三个月后,朱棣登基,改元永乐。封赏名单下来,当初阵前归降的将领个个得了实职,唯有李景隆的名字混在一串虚衔里:“特进光禄大夫、左柱国。”无官无职,只有俸禄。

他托人递折子谢恩,顺便试探能否“为国效力”。折子批回,只有朱砂写的三个字:“知道了。”

秋天,御史台突然参奏李景隆“在家蓄养甲士,图谋不轨”。证据是一份家丁名录,上面竟列了百余壮丁。李景隆喊冤,说那是赏赐府邸时配的仆役。都察院来人查了三天,最后报:“数目属实,虽无谋逆实据,然僭越礼制,当罚。”

罚的是削爵、夺禄,举家徙往云南。

押送出京那日,秋风正紧。李景隆枷锁在身,走过金川门——正是他当年亲手打开的那座城门。几个孩童追着囚车扔石子,喊:“开城门的大汉奸!”他闭上眼,听见妻子在身后囚车里压抑的抽泣。

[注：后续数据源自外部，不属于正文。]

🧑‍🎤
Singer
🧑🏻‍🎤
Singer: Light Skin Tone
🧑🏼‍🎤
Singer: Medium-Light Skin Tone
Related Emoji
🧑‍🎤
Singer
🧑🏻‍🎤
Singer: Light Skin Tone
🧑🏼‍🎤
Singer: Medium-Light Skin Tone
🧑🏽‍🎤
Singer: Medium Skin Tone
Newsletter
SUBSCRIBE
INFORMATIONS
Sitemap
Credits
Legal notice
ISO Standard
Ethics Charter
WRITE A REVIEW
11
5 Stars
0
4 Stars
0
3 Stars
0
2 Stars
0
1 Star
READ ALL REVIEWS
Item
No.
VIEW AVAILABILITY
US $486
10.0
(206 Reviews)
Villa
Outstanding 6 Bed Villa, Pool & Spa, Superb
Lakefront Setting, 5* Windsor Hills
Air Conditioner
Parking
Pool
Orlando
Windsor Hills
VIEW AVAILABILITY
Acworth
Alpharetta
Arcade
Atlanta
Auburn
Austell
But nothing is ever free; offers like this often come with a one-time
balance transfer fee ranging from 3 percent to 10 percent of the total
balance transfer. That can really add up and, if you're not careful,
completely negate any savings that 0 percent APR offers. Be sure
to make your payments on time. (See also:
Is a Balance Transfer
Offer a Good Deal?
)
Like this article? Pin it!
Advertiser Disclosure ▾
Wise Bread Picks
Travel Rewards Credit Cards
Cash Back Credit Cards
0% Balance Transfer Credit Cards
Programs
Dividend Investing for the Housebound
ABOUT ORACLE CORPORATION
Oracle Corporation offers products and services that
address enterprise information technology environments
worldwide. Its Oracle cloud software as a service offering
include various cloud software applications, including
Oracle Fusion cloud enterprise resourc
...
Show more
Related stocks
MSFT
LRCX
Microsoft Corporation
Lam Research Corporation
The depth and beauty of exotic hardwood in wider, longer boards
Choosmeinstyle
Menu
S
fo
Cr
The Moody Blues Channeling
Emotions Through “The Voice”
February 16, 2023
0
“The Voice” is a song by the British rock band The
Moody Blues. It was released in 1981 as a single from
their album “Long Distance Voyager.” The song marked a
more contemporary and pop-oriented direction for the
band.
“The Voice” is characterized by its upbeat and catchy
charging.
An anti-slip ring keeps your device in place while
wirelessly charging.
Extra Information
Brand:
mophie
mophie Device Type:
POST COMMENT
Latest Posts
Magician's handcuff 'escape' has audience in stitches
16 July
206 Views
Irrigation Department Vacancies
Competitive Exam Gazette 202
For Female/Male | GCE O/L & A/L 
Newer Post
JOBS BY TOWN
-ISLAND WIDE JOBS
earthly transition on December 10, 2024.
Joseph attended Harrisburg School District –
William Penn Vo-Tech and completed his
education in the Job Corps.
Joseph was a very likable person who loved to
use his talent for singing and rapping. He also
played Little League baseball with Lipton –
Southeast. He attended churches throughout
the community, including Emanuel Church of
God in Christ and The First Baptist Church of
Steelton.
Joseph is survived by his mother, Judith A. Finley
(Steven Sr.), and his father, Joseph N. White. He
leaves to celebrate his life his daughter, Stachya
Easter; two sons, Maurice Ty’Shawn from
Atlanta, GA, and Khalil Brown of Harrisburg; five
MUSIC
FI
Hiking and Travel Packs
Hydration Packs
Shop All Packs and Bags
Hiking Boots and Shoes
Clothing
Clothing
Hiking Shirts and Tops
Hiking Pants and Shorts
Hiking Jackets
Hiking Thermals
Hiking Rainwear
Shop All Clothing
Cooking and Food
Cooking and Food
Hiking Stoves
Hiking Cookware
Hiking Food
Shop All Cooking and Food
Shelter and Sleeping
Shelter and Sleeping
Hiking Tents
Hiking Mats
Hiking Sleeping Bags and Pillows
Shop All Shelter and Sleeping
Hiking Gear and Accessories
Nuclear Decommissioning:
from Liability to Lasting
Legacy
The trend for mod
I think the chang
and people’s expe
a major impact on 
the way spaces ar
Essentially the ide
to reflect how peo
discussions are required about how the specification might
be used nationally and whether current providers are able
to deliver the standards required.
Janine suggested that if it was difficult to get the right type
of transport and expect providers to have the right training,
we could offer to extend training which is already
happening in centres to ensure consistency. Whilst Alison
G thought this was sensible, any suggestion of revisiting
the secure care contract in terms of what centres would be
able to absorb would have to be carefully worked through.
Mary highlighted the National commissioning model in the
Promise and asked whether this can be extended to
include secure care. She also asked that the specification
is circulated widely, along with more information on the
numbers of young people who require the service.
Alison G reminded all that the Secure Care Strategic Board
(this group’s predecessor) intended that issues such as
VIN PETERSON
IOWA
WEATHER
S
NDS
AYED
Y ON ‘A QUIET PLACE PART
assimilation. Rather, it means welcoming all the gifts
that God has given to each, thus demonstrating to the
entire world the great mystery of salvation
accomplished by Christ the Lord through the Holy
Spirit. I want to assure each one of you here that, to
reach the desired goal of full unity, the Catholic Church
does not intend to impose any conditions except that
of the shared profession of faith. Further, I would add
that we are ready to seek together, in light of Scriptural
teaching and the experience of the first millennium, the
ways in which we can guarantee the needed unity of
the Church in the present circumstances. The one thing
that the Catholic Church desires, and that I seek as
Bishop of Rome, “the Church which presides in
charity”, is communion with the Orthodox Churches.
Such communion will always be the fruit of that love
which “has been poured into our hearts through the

云南的日子比预想的更硬。分到的薄田在陡坡上,土里尽是碎石。长子不服,去府衙争辩,回来时瘸了一条腿,说是“采石时自己摔的”。李景隆夜里给儿子敷草药,儿子突然问:“爹,若那日不开门……”

“闭嘴!”李景隆低吼,手却抖得撒了半包药粉。

他渐渐学会了低头干活,学会了从知府小吏的呵斥里听出朝廷的风向。永乐五年,蒙古犯边,北疆战事又起。李景隆心底那点火星复燃,他熬了三个晚上,写就一篇《平虏策》,托一个相熟的马帮头子送往京城。

策子石沉大海。三个月后,等来的是一队京里来的锦衣卫。带队的总旗并不进屋,只站在院子里宣口谕:“陛下有问:曹国公近日仍读兵书否?”

李景隆伏在地上:“罪臣……不敢。”

“陛下说,读也无妨。”总旗语气平淡,“只是让你记着,南京城门你能开,大明的国门,你开不了。”

锦衣卫走后,李景隆在院子里坐到日落。他终于明白,朱棣给他的惩罚从来不是流放,而是让他活着亲眼看见:自己打开的那扇门,关上了自己后半生所有的路。

几年后的一个黄昏,李景隆在坡地上直起酸痛的腰。远处驿道上尘土飞扬,一队凯旋的骑兵正押着俘虏北上。他眯眼望去,旌旗在夕阳下猎猎作响,最前面那面大纛上,清清楚楚绣着一个“明”字。

他看了很久,直到队伍消失在暮色里。然后他转过身,继续弯腰,把土里的石块一块一块捡出来,扔到田埂上。